BANGOR, Maine — The Maine Supreme Judicial Court heard arguments Wednesday in a case that pits the state’s need to investigate suspected criminal activity against the U.S. Constitution’s guarantee against unreasonable search and seizure.

It was the third and final day justices heard arguments in Bangor at the Penobscot Judicial Center. Since Monday, appeals in more than a dozen cases were considered by the state’s high court.

An attorney for the defendant, Ronald A. LaPlante, 53, of Bangor, argued that the court erred when it denied a motion to suppress evidence because the traffic stop that led to his conviction for drunken driving violated the Fourth Amendment.

An investigation of a noncriminal offense does not justify a law enforcement officer making a traffic stop without reasonable articulable suspicion, Zachary Heiden of the Maine Civil Liberties Union told the justices on LaPlante’s behalf.

William Entwhistle, assistant district attorney for Hancock County, argued that the officer was justified in stopping the defendant because LaPlante witnessed another motorist speeding, and civil speeding offenses are a sufficiently important public interest to justify an investigatory seizure of potential witnesses.

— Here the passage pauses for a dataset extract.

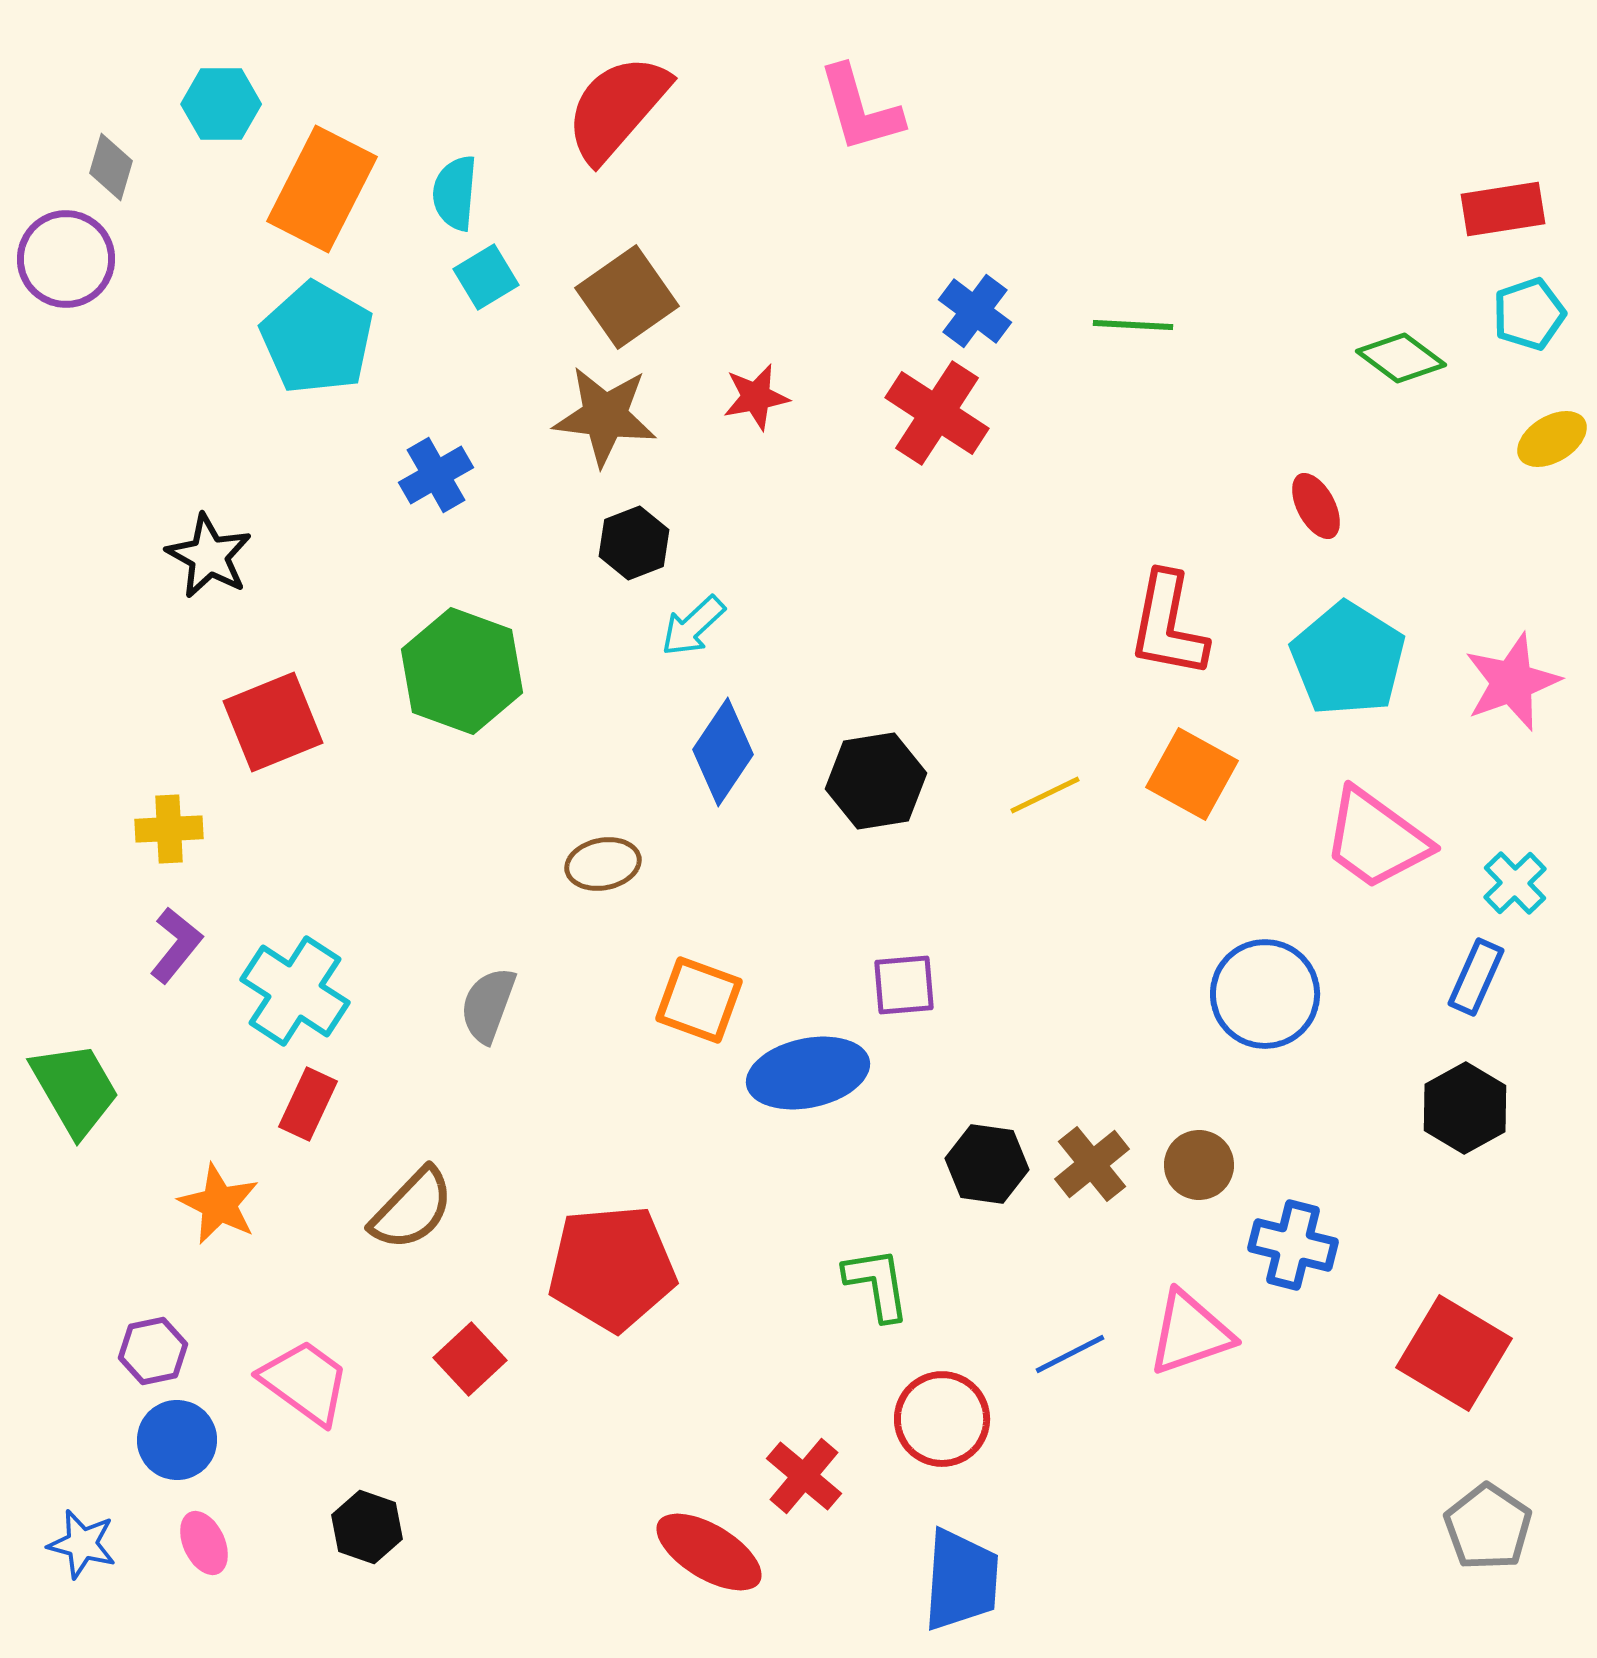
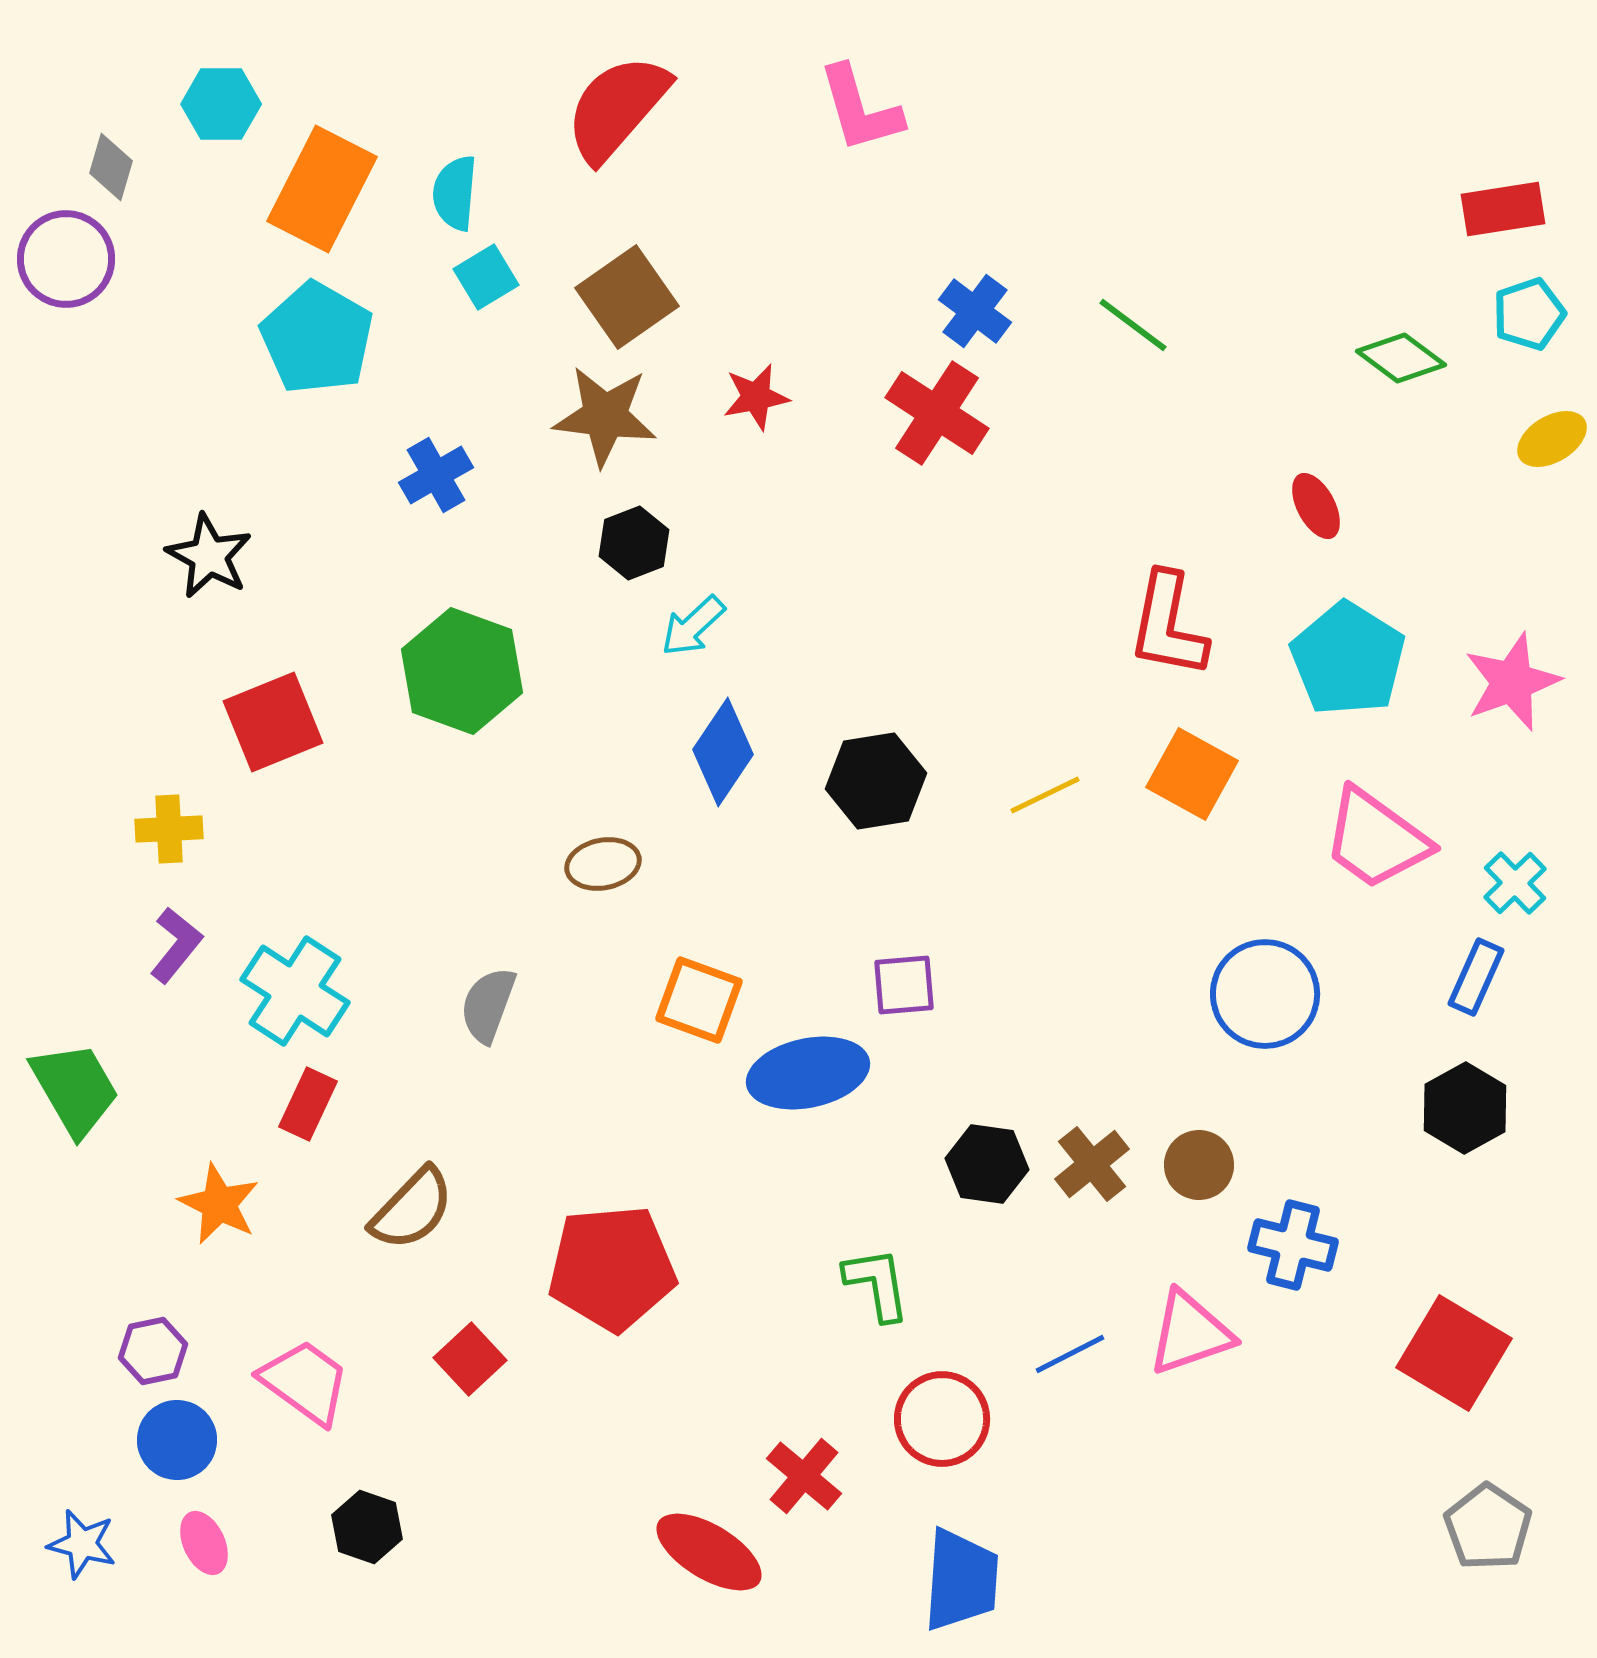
green line at (1133, 325): rotated 34 degrees clockwise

Justices fired questions rapidly at both attorneys and put forward possible compromises, such as ruling the stop itself legal to seek information but finding illegal the use of information obtained from the stop to file criminal charges.

Heiden rejected that premise.

“We need a ruling to clarify the stop,” he told the justices. “Without it, police could stop anybody for any reason.”

“If the stop is valid,” Entwhistle countered, “what is learned from that stop is fair game.”

LaPlante was stopped on Nov. 9, 2007, near the intersection of Routes 179 and 180 in Ellsworth by a Maine State Trooper, who asked if LaPlante had seen which way a driver in a red Pontiac the trooper suspected of speeding had gone. The driver of the car was caught on radar going 71 miles per hour in a 45-mph zone, according to court documents.

The trooper, according to briefs filed in the case, did not suspect LaPlante of breaking the law. During his conversation with LaPlante, however, the trooper began to suspect the defendant was driving while intoxicated and charged him with drunken driving.

The case was delayed until April 2009 because the trooper was deployed to Iraq, according to briefs.

LaPlante entered a conditional guilty plea pending the outcome of the appeal. If the justices rule against LaPlante, he would spend 60 days in jail and be on probation for two years. He already has paid the $1,400 fine, according to his attorney Jeffrey Toothaker of Ellsworth.

Justices also heard arguments Wednesday in the case of David Archer, 36 of Bangor. He appealed his conviction for attempted murder. He was sentenced last summer to 18 years in prison with all but 13 suspended after a jury found him guilty in January 2010 of trying to kill his ex-girlfriend in April 2008.

In his appeal, Archer’s attorney, Verne E. Paradie Jr. of Auburn, who did not represent the defendant at trial, argued that the testimony of Archer’s mother should not have been admitted because the statement was not made to the victim or anyone related to her.

Archer’s mother testified that her son, about six hours before the stabbing, said would kill his ex-girlfriend when he saw her with her new boyfriend.

Paradie also argued that medical evidence to prove the severity of the victim’s injuries should not have been admitted.

Susan Pope, assistant district attorney for Penobscot County, argued that Justice William Anderson, who presided over the trial, properly admitted all the evidence. Only one justice asked a question of her and not all the time set aside for arguments in the case was needed.